[Opening ENTRIES SHOWN section]

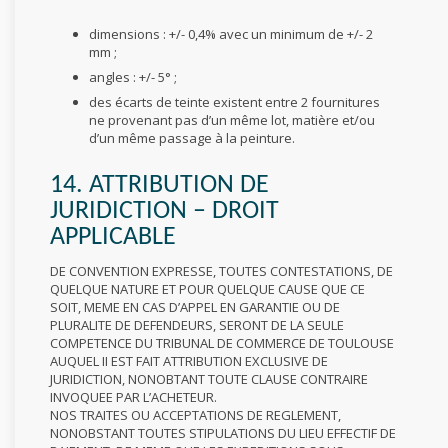
dimensions : +/- 0,4% avec un minimum de +/- 2
mm ;
angles : +/- 5° ;
des écarts de teinte existent entre 2 fournitures
ne provenant pas d’un même lot, matière et/ou
d’un même passage à la peinture.
14. ATTRIBUTION DE
JURIDICTION – DROIT
APPLICABLE
DE CONVENTION EXPRESSE, TOUTES CONTESTATIONS, DE
QUELQUE NATURE ET POUR QUELQUE CAUSE QUE CE
SOIT, MEME EN CAS D’APPEL EN GARANTIE OU DE
PLURALITE DE DEFENDEURS, SERONT DE LA SEULE
COMPETENCE DU TRIBUNAL DE COMMERCE DE TOULOUSE
AUQUEL II EST FAIT ATTRIBUTION EXCLUSIVE DE
JURIDICTION, NONOBTANT TOUTE CLAUSE CONTRAIRE
INVOQUEE PAR L’ACHETEUR.
NOS TRAITES OU ACCEPTATIONS DE REGLEMENT,
NONOBSTANT TOUTES STIPULATIONS DU LIEU EFFECTIF DE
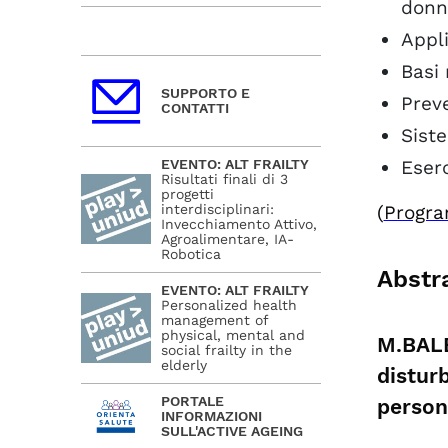
inclusive
donn
Appli
Basi 
SUPPORTO E
Preve
CONTATTI
Sist
EVENTO: ALT FRAILTY
Eserc
Risultati finali di 3
progetti
interdisciplinari:
(
Progr
Invecchiamento Attivo,
Agroalimentare, IA-
Robotica
Abstr
EVENTO: ALT FRAILTY
Personalized health
management of
physical, mental and
M.BALE
social frailty in the
elderly
distur
PORTALE
person
INFORMAZIONI
SULL'ACTIVE AGEING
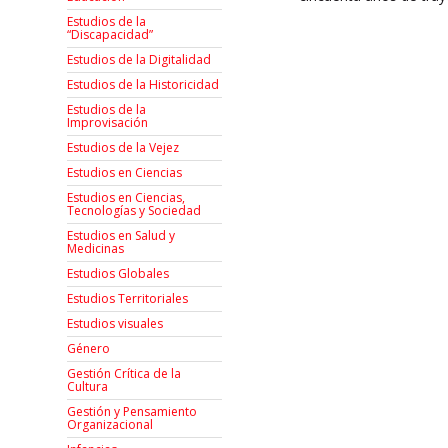
Estudios de la
“Discapacidad”
Estudios de la Digitalidad
Estudios de la Historicidad
Estudios de la
Improvisación
Estudios de la Vejez
Estudios en Ciencias
Estudios en Ciencias,
Tecnologías y Sociedad
Estudios en Salud y
Medicinas
Estudios Globales
Estudios Territoriales
Estudios visuales
Género
Gestión Crítica de la
Cultura
Gestión y Pensamiento
Organizacional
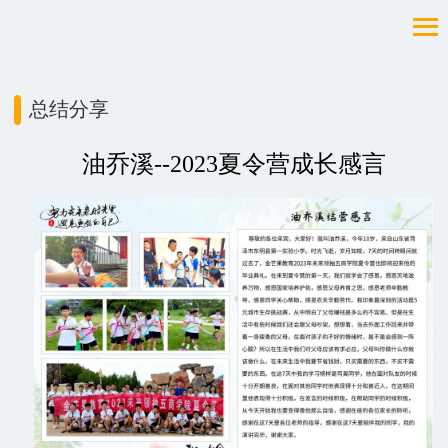
总结分享
油乔溪--2023夏令营成长感言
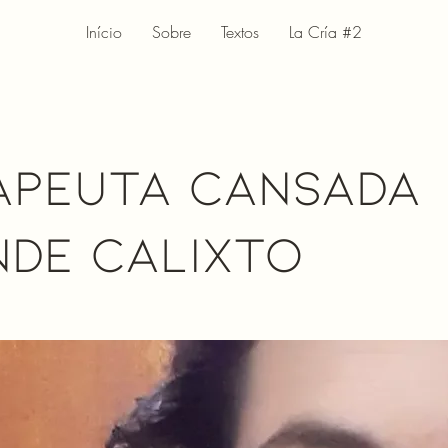
Início
Sobre
Textos
La Cría #2
apeuta Cansada
nde Calixto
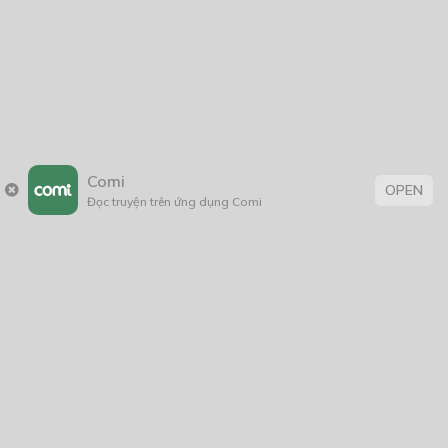
Comi
OPEN
Đọc truyện trên ứng dụng Comi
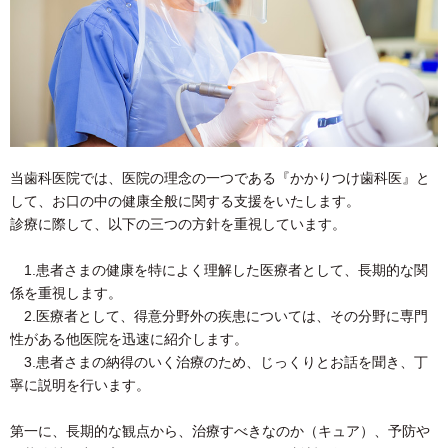
当歯科医院では、医院の理念の一つである『かかりつけ歯科医』と
して、お口の中の健康全般に関する支援をいたします。
診療に際して、以下の三つの方針を重視しています。
1.患者さまの健康を特によく理解した医療者として、長期的な関
係を重視します。
2.医療者として、得意分野外の疾患については、その分野に専門
性がある他医院を迅速に紹介します。
3.患者さまの納得のいく治療のため、じっくりとお話を聞き、丁
寧に説明を行います。
第一に、長期的な観点から、治療すべきなのか（キュア）、予防や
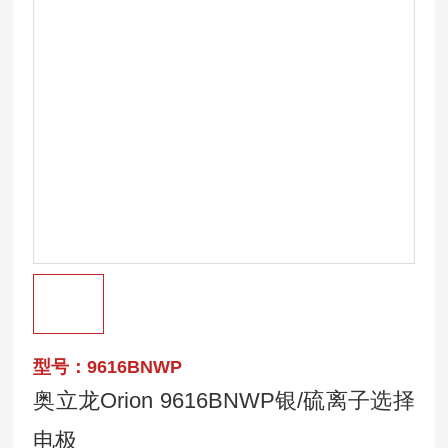
型号：9616BNWP
奥立龙Orion 9616BNWP银/硫离子选择
电极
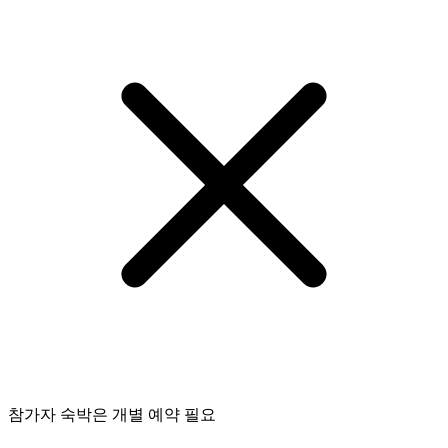
참가자 숙박은 개별 예약 필요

[Closing ENTRIES SHOWN section]

Whatever lies between the first line of the data and the line holding "2.医療者として、得意分野外の疾患については、その分野に専門", inclusive, should be repeated exactly, apart from the pictures.

dimensions : +/- 0,4% avec un minimum de +/- 2
mm ;
angles : +/- 5° ;
des écarts de teinte existent entre 2 fournitures
ne provenant pas d’un même lot, matière et/ou
d’un même passage à la peinture.
14. ATTRIBUTION DE
JURIDICTION – DROIT
APPLICABLE
DE CONVENTION EXPRESSE, TOUTES CONTESTATIONS, DE
QUELQUE NATURE ET POUR QUELQUE CAUSE QUE CE
SOIT, MEME EN CAS D’APPEL EN GARANTIE OU DE
PLURALITE DE DEFENDEURS, SERONT DE LA SEULE
COMPETENCE DU TRIBUNAL DE COMMERCE DE TOULOUSE
AUQUEL II EST FAIT ATTRIBUTION EXCLUSIVE DE
JURIDICTION, NONOBTANT TOUTE CLAUSE CONTRAIRE
INVOQUEE PAR L’ACHETEUR.
NOS TRAITES OU ACCEPTATIONS DE REGLEMENT,
NONOBSTANT TOUTES STIPULATIONS DU LIEU EFFECTIF DE
inclusive
donn
Appli
Basi 
SUPPORTO E
Preve
CONTATTI
Sist
EVENTO: ALT FRAILTY
Eserc
Risultati finali di 3
progetti
interdisciplinari:
(
Progr
Invecchiamento Attivo,
Agroalimentare, IA-
Robotica
Abstr
EVENTO: ALT FRAILTY
Personalized health
management of
physical, mental and
M.BALE
social frailty in the
elderly
distur
PORTALE
person
INFORMAZIONI
SULL'ACTIVE AGEING
Estudios de la
“Discapacidad”
Estudios de la Digitalidad
Estudios de la Historicidad
Estudios de la
Improvisación
Estudios de la Vejez
Estudios en Ciencias
Estudios en Ciencias,
Tecnologías y Sociedad
Estudios en Salud y
Medicinas
Estudios Globales
Estudios Territoriales
Estudios visuales
Género
Gestión Crítica de la
Cultura
Gestión y Pensamiento
Organizacional
总结分享
油乔溪--2023夏令营成长感言
Início
Sobre
Textos
La Cría #2
apeuta Cansada
nde Calixto
Comi
OPEN
Đọc truyện trên ứng dụng Comi
当歯科医院では、医院の理念の一つである『かかりつけ歯科医』と
して、お口の中の健康全般に関する支援をいたします。
診療に際して、以下の三つの方針を重視しています。
1.患者さまの健康を特によく理解した医療者として、長期的な関
係を重視します。
2.医療者として、得意分野外の疾患については、その分野に専門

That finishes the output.